(Records from a collection)
----------

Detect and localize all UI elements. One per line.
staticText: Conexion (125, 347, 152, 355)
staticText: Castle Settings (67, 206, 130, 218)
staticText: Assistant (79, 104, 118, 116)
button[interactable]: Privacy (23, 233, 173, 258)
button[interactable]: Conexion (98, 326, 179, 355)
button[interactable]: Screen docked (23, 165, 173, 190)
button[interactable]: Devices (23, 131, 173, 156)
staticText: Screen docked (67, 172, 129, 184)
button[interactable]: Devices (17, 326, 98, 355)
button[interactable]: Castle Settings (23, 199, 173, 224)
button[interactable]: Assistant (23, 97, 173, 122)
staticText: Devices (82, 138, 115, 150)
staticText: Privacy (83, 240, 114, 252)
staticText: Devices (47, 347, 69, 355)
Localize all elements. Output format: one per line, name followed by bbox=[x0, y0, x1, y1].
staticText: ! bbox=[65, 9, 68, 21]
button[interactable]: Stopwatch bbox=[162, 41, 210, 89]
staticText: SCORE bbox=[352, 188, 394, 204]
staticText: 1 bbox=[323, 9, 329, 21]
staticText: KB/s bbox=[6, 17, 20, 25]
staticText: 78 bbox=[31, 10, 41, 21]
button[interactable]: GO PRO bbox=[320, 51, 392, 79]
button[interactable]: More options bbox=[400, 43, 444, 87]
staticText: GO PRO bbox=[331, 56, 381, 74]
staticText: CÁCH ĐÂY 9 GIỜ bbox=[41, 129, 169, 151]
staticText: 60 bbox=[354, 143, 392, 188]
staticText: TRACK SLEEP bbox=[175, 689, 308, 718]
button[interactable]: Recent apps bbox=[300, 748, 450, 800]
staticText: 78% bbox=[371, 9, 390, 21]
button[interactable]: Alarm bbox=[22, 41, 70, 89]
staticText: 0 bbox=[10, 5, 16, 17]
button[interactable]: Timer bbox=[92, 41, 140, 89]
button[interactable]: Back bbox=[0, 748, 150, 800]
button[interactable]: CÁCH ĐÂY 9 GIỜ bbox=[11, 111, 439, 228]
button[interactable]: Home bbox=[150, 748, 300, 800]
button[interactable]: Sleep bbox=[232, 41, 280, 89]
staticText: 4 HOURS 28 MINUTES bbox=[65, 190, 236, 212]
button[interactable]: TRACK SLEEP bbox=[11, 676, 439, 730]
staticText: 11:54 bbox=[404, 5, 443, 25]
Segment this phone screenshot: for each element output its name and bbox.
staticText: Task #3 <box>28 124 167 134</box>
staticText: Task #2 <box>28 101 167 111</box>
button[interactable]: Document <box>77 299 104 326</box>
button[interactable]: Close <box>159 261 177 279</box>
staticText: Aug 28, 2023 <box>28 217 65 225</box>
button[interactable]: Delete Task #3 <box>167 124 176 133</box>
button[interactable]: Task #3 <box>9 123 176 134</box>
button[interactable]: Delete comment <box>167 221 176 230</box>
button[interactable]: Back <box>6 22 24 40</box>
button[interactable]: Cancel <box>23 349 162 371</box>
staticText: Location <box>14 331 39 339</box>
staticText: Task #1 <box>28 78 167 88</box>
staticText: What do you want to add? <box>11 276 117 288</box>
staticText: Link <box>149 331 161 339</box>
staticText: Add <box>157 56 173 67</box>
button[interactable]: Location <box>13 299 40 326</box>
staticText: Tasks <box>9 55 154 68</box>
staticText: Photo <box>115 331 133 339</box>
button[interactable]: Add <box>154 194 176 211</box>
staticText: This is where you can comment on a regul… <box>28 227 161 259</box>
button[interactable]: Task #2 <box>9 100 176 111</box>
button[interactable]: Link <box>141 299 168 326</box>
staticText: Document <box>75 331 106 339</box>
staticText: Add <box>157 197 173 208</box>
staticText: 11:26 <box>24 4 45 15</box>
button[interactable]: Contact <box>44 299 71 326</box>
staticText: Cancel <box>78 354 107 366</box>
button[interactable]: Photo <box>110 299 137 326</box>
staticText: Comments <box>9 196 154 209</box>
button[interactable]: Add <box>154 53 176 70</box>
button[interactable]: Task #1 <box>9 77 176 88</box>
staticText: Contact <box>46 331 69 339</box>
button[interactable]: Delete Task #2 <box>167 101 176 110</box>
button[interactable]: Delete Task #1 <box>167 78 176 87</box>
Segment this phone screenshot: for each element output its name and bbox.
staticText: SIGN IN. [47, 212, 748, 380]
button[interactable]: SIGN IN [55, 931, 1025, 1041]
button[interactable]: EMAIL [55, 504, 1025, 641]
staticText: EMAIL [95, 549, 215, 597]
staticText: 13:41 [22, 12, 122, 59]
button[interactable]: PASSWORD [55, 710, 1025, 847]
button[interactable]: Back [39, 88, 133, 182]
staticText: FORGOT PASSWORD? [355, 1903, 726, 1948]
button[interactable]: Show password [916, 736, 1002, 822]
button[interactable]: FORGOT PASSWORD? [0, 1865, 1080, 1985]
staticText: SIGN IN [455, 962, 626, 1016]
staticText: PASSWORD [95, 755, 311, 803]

----------

TASK PROMPT => Your answer must be one number: how many lines of the entries hold the string "Location".

RESPONSE AREA => 2